Conservationists have dubbed Graham’s valuations the “Senior Death Discount.” In Westwood on Tuesday, seniors and environmentalists staged a small protest, with some demonstrators wearing stickers that read “Senior Discount, 37% Off.”

“It’s unconscionable to relax regulations based on the calculation that seniors’ lives are worth 63% as much as the lives of younger people,” said Jim Dawson, a 67-year-old Torrance activist with the Gray Panthers who brought his 87-year-old mother, Doris, to the demonstration in her wheelchair. “What family do you know that would put a price on the life of a grandparent?”

The White House Office of Management and Budget, where Graham oversees a vast array of federal regulations, contends that environmentalists have distorted a small aspect of the former Harvard professor’s complex views on cost-benefit analysis.

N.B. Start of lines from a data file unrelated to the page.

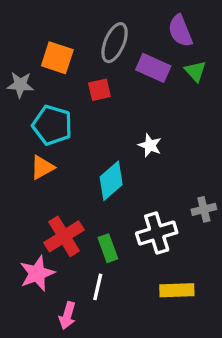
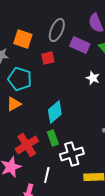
white star: (150, 145) -> (93, 78), moved
white cross: (157, 233) -> (72, 154), moved
green rectangle: (108, 248) -> (53, 138), moved

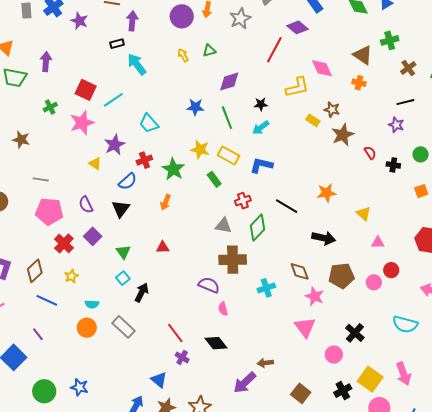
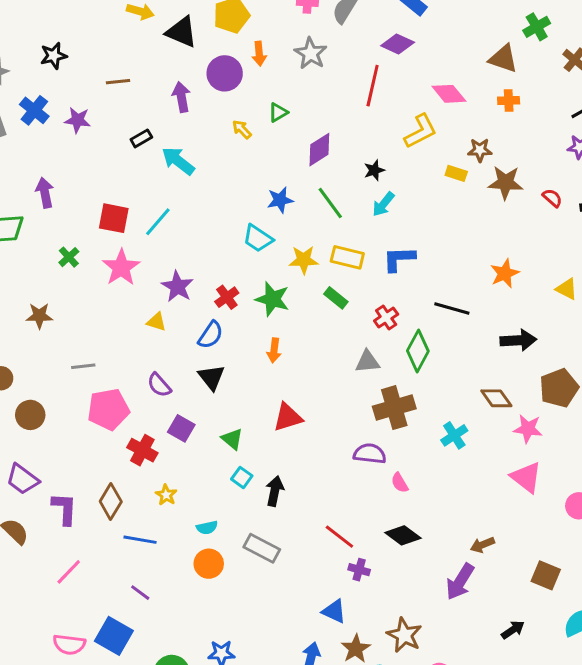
purple arrow: (132, 21) -> (181, 97), moved
cyan trapezoid: (149, 123) -> (258, 238), moved
brown star: (343, 135) -> (505, 183), turned -30
red triangle: (163, 247) -> (288, 417), size x1.5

Those same views, which are intended to help gauge which regulations would achieve the broadest public benefit while costing the economy the least, also helped to produce a recent EPA air pollution rule on diesel emissions that has been widely praised by environmentalists, OMB officials noted.

The cost-benefit analysis measurement that has attracted controversy is called the “life-years saved” method. It is supposed to assess the value of the years of life potentially saved by health rules, and under Graham, it has contained an “age adjustment” for the elderly in several cases.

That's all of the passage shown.